Two criminal matters were referred to the Constitutional Court from the Witwatersrand Local Division. In the first, Wellington Mbatha had been convicted in the Regional Court, Germiston, of unlawful possession of two AK47 rifles and ammunition under sections 32(1)(a) and 32(1)(e) of the Arms and Ammunition Act 75 of 1969, relying on the statutory presumption in section 40(1). In the second, Nicolaas Marthinus Prinsloo was standing trial with others for offences arising from pre‑election bombings in 1994. After most charges were dismissed, Prinsloo faced remaining counts of unlawful possession of firearms and ammunition, with the trial court relying solely on the section 40(1) presumption to refuse his discharge. Section 40(1) presumed that any person present at premises where arms or ammunition were found was in possession thereof unless the contrary was proved. Both matters raised the constitutionality of this presumption under the interim Constitution.
Section 40(1) of the Arms and Ammunition Act 75 of 1969 was declared unconstitutional and invalid for infringing the right to be presumed innocent.
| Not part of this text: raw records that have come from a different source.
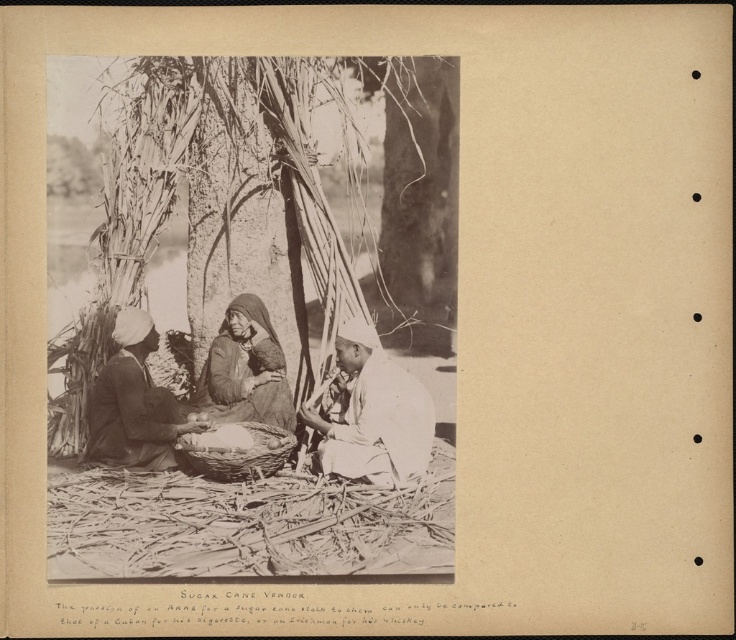 From the picture: Between dark brown fabric turban at lower left and dark brown fabric at center, which one appears on the right side from the viewer's perspective?

dark brown fabric at center

Which of these two, dark brown fabric turban at lower left or dark brown fabric at center, stands taller?

With more height is dark brown fabric turban at lower left.

What do you see at coordinates (132, 403) in the screenshot? I see `dark brown fabric turban at lower left` at bounding box center [132, 403].

Find the location of a particular element. dark brown fabric turban at lower left is located at coordinates [132, 403].

Which is above, smooth bark tree trunk at upper center or white cloth at center?

smooth bark tree trunk at upper center is above.

Does smooth bark tree trunk at upper center appear over white cloth at center?

Yes, smooth bark tree trunk at upper center is above white cloth at center.

This screenshot has width=736, height=640. I want to click on smooth bark tree trunk at upper center, so click(417, 196).

This screenshot has height=640, width=736. What do you see at coordinates (417, 196) in the screenshot? I see `smooth bark tree trunk at upper center` at bounding box center [417, 196].

Is smooth bark tree trunk at upper center smaller than dark brown fabric turban at lower left?

Actually, smooth bark tree trunk at upper center might be larger than dark brown fabric turban at lower left.

At what (x,y) coordinates should I click in order to perform the action: click on smooth bark tree trunk at upper center. Please return your answer as a coordinate pair (x, y). This screenshot has width=736, height=640. Looking at the image, I should click on (417, 196).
The matters were dealt with on the basis that the presumption could not be relied upon.
This case is a leading Constitutional Court authority on the unconstitutionality of reverse‑onus presumptions in South African criminal law. It reaffirmed the centrality of the presumption of innocence in the post‑constitutional era and limited the legislature’s ability to ease prosecutorial burdens through broad presumptions, even in the context of serious crime involving firearms.